(Transcribed page contents)
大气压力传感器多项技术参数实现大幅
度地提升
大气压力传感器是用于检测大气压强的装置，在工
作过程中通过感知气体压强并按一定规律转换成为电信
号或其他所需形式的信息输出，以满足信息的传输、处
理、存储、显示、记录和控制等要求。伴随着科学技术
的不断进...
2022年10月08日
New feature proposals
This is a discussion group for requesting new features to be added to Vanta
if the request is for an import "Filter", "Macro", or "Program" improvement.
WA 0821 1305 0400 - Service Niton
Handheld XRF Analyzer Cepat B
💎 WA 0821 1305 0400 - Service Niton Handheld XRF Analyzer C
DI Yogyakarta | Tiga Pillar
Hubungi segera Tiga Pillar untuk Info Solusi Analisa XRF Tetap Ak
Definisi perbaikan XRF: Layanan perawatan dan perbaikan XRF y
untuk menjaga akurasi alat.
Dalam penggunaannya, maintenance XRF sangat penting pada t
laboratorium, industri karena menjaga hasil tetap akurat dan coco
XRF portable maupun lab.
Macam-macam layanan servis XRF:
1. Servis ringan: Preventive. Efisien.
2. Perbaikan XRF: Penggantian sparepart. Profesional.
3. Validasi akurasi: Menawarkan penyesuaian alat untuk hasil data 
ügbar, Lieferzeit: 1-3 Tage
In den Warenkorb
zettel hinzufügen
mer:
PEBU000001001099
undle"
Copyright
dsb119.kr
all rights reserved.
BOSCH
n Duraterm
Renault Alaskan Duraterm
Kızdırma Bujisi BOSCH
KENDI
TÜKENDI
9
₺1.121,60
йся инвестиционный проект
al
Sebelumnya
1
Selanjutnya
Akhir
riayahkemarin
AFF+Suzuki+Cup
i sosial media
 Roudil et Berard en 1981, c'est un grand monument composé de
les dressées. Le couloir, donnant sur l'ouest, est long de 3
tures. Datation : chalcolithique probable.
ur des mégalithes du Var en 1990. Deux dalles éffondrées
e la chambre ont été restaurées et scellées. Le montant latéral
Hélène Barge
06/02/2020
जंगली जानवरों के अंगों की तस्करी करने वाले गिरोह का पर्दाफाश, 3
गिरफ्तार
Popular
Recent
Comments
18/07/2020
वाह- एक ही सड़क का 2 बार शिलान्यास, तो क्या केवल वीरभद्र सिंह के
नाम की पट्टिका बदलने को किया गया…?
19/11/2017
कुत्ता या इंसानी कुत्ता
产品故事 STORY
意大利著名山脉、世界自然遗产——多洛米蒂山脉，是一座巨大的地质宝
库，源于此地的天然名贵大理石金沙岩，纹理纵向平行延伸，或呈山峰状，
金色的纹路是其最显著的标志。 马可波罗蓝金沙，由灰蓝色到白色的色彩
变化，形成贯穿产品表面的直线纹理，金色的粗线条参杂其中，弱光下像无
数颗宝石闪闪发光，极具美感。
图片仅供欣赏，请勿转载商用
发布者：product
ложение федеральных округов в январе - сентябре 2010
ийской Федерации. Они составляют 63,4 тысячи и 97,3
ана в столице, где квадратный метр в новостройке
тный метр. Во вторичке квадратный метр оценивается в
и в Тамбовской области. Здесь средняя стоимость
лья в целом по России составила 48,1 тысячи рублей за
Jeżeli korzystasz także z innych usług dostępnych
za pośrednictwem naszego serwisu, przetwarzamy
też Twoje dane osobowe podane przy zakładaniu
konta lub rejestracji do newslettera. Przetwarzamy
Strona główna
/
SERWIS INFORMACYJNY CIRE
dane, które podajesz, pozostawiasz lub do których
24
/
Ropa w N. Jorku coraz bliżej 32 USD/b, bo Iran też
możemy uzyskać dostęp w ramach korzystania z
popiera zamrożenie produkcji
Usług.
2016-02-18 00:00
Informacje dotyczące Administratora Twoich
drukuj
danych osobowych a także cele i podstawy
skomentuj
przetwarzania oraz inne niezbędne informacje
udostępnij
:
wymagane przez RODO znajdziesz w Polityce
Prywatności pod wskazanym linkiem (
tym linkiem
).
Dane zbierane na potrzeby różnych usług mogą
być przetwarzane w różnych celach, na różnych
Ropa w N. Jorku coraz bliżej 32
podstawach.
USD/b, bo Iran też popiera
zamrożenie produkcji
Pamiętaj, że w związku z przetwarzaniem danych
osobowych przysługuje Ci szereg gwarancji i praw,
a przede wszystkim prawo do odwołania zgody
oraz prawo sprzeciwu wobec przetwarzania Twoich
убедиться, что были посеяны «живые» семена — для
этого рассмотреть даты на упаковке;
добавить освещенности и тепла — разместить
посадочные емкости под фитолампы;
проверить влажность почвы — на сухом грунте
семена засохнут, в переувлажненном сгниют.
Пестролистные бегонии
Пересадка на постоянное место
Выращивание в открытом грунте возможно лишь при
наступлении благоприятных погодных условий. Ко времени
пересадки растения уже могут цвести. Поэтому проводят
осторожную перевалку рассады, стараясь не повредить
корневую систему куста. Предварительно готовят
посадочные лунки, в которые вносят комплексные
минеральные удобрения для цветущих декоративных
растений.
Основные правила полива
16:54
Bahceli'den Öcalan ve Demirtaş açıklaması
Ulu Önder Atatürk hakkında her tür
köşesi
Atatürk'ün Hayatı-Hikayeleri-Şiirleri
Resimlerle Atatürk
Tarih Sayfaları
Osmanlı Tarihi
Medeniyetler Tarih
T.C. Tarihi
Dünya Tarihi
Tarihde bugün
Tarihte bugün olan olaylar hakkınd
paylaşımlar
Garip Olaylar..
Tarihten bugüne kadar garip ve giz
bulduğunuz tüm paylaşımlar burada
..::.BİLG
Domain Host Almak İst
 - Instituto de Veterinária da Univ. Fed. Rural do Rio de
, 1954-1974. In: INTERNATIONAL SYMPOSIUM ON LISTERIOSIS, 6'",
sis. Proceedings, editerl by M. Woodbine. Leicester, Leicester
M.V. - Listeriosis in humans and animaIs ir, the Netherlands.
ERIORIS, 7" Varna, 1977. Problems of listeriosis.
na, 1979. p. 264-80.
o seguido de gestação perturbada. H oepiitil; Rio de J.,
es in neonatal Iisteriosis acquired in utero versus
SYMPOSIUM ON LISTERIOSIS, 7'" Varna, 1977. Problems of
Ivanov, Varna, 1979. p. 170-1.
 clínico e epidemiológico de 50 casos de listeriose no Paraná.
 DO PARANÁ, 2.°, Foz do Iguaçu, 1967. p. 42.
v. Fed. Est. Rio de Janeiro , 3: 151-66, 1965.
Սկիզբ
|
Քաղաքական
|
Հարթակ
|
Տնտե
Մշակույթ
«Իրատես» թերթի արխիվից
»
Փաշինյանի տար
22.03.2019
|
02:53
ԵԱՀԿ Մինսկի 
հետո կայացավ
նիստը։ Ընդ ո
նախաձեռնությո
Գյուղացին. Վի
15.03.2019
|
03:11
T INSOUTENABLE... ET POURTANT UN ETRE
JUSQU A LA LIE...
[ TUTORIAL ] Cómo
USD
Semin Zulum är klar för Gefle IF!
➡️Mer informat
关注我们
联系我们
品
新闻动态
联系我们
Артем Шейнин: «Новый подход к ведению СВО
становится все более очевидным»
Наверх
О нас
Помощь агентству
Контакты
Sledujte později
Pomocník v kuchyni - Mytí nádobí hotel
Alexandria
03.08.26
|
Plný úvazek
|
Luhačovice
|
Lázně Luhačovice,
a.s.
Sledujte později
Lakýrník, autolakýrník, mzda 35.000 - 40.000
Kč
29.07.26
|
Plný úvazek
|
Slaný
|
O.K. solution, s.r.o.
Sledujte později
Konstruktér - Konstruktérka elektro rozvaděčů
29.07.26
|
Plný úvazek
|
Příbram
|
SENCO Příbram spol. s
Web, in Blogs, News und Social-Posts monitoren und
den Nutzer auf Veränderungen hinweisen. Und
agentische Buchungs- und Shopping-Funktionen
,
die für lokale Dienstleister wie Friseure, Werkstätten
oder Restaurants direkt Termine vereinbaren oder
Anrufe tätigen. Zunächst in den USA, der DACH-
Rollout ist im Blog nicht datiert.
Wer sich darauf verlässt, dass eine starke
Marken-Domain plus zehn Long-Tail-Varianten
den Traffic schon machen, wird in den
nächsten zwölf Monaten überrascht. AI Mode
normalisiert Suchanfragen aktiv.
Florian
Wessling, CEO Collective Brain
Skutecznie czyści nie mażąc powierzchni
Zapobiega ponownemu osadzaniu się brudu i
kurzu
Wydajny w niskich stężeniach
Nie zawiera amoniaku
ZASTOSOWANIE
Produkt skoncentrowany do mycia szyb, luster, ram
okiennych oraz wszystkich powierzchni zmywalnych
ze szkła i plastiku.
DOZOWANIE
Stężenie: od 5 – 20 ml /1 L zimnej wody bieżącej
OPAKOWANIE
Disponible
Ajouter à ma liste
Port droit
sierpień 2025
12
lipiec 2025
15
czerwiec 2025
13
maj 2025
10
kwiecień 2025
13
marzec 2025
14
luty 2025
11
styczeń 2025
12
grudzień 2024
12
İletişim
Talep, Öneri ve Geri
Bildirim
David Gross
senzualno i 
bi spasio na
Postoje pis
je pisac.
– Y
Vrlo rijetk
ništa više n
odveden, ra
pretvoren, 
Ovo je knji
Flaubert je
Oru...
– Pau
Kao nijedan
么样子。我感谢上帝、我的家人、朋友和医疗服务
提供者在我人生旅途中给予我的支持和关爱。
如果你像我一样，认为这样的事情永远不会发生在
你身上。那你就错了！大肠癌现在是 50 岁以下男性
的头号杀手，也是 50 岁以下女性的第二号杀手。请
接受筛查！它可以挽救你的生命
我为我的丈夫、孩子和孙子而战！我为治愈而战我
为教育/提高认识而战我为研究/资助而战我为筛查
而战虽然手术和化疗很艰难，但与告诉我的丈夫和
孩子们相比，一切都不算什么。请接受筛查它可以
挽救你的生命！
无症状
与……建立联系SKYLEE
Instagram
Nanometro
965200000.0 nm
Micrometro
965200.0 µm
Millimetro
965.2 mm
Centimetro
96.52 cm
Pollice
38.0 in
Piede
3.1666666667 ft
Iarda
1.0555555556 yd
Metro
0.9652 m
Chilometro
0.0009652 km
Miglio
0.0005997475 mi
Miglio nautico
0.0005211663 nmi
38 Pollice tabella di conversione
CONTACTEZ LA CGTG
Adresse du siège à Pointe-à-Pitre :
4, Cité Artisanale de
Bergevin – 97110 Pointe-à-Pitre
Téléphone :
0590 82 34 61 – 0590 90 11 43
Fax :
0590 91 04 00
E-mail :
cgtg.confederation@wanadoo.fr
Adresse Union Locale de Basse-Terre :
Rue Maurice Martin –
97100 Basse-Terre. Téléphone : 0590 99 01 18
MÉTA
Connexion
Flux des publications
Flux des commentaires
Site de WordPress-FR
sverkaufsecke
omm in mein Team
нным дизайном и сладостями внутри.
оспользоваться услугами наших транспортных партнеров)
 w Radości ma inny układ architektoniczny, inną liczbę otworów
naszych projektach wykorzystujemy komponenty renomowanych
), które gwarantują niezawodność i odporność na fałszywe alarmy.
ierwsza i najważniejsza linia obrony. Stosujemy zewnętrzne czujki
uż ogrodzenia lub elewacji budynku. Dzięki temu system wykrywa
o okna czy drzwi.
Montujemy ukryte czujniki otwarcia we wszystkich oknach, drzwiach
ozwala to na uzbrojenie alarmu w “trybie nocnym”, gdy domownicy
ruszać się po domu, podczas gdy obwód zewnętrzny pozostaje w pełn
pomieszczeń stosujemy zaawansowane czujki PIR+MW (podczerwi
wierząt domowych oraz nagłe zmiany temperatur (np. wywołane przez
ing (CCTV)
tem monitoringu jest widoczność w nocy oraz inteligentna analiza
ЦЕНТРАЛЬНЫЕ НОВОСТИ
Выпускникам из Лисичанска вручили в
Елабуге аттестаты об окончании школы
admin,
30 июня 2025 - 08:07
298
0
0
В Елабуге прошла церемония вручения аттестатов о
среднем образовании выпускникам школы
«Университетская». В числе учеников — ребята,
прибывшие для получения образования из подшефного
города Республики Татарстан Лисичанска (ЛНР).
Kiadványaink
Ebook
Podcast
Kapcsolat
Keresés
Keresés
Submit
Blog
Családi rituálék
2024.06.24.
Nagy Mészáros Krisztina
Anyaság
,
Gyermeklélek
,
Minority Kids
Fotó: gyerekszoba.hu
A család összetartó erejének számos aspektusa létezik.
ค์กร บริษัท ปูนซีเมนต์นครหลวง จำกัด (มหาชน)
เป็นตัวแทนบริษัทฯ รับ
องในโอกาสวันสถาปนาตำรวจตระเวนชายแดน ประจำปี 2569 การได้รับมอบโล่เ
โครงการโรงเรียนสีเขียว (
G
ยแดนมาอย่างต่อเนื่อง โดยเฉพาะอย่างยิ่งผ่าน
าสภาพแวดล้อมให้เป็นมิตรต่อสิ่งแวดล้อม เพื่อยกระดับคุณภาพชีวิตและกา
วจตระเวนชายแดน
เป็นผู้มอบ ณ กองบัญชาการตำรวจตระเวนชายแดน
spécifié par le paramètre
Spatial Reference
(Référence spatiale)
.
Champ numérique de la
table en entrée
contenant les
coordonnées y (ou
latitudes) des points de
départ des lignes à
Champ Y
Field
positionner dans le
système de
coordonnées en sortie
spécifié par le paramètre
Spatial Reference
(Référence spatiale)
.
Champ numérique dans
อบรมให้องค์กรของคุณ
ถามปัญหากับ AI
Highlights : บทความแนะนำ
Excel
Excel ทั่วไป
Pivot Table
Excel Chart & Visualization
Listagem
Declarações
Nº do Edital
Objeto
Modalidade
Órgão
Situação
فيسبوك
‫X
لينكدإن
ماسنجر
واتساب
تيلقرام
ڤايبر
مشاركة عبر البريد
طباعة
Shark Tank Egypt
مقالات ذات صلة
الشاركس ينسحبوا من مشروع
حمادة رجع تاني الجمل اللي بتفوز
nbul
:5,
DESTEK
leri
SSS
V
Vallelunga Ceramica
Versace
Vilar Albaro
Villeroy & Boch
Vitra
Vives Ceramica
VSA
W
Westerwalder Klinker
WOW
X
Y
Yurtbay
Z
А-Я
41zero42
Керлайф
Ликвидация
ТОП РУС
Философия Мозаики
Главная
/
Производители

§ **REQUIREMENT**: For the records above, how many lines contain the word "bliżej"? Reply with the number only.

§ **COMPLETED EXERCISE**: 2